+++ Dataset entries +++

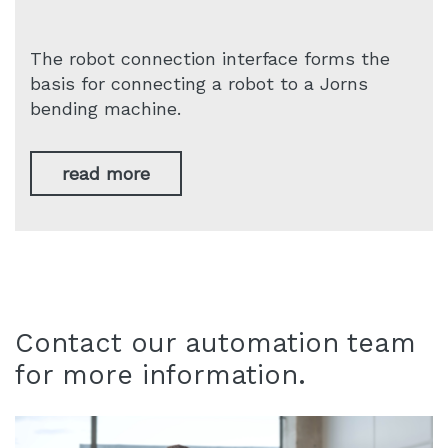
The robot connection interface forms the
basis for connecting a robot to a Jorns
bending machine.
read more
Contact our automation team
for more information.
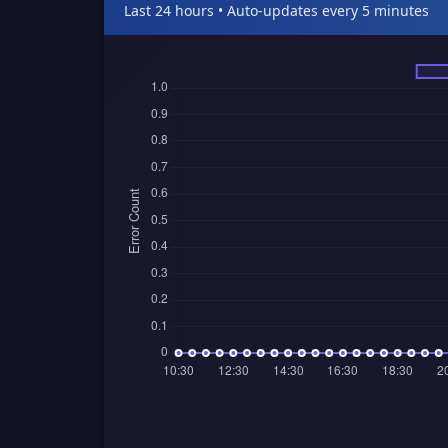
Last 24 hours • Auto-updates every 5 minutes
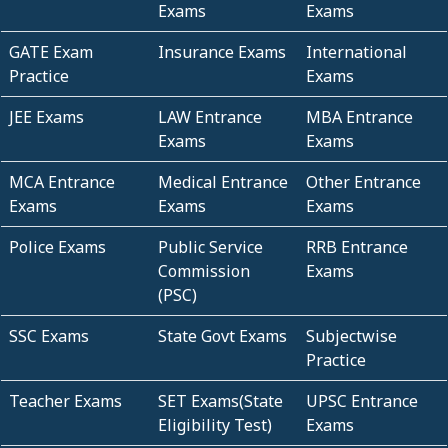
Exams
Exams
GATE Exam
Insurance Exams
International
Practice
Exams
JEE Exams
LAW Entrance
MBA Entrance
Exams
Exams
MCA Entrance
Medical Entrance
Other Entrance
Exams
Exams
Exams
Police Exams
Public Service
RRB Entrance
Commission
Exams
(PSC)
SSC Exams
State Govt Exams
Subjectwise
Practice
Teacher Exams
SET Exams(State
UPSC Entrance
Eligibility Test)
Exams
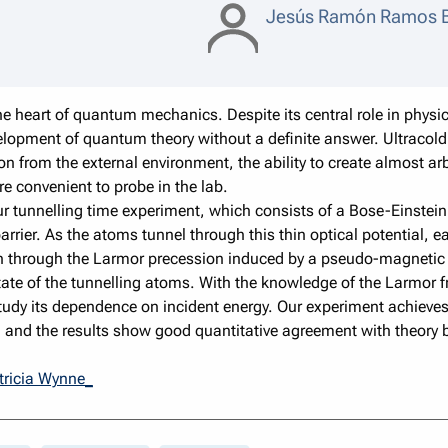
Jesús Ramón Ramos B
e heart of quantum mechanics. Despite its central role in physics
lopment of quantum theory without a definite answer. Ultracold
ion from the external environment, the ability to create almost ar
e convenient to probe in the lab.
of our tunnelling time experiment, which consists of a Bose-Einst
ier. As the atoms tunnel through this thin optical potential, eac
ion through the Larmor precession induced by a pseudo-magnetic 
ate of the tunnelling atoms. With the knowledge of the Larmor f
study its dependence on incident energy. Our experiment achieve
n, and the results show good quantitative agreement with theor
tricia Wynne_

+++
+++ Dataset entries +++

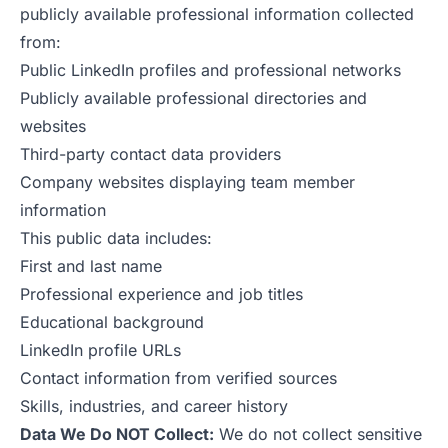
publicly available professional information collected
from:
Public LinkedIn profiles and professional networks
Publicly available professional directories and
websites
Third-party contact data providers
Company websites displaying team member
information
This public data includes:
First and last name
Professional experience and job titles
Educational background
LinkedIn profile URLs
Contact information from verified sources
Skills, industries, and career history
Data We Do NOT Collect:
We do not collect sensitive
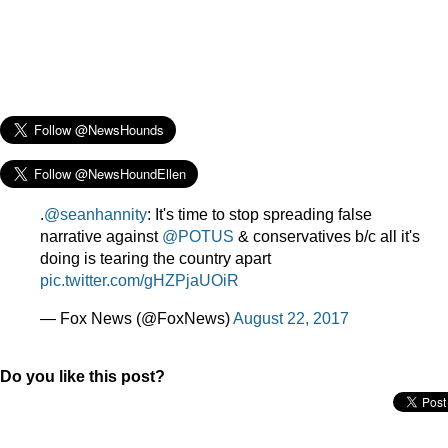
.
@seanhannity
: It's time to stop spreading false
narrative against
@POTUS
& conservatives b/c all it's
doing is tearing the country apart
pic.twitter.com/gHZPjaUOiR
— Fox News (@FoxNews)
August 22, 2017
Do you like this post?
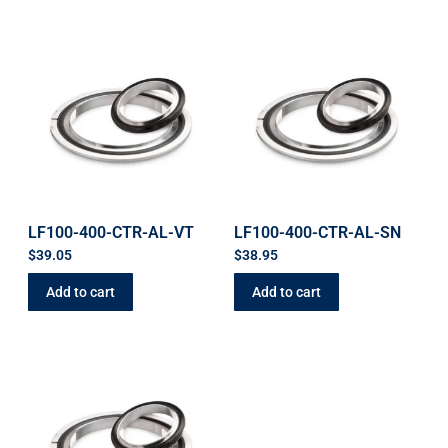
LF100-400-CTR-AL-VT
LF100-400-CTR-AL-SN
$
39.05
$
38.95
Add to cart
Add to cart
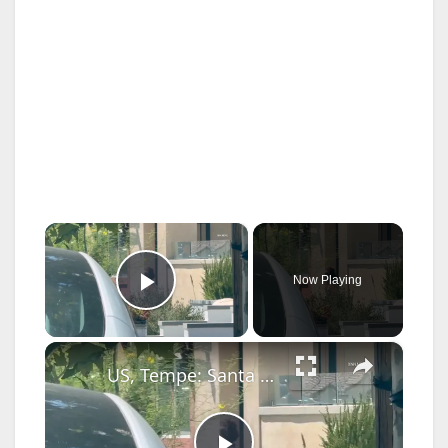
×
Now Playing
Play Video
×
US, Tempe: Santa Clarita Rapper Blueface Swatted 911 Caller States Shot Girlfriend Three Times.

+++

Problem statement >> All lines holding the word "team" must be found in the listing and copied.

Response to the exercise >>
Contact our automation team
Company websites displaying team member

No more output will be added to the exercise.